TASK REQUIREMENTS:
Among the entries below, find the lines with the word "Mecánica" and copy them.

SOURCE MATERIAL:
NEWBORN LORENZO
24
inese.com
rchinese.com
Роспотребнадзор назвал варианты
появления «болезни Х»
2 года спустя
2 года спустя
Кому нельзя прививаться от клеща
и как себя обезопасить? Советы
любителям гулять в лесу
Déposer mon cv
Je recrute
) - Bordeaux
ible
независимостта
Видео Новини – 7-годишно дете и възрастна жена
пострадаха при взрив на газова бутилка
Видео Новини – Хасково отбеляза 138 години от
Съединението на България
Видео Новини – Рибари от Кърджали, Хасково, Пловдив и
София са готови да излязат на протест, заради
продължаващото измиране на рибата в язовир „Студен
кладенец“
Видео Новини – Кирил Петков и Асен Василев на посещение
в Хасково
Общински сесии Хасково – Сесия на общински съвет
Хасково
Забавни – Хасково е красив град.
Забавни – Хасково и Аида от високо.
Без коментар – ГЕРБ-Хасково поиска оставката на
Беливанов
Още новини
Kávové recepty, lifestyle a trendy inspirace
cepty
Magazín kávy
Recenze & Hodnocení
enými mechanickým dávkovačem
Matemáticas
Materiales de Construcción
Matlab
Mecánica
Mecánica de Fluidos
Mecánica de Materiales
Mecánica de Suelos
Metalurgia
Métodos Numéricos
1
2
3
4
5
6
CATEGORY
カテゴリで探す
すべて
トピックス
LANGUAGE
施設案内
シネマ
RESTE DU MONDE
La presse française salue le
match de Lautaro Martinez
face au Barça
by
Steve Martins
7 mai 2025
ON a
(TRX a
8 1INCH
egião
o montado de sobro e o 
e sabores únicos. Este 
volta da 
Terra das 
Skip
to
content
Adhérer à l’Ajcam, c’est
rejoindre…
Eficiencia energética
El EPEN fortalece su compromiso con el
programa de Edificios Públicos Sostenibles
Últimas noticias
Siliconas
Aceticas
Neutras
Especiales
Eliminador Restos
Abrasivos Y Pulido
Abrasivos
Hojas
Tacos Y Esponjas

FINISHED TASK:
Mecánica
Mecánica de Fluidos
Mecánica de Materiales
Mecánica de Suelos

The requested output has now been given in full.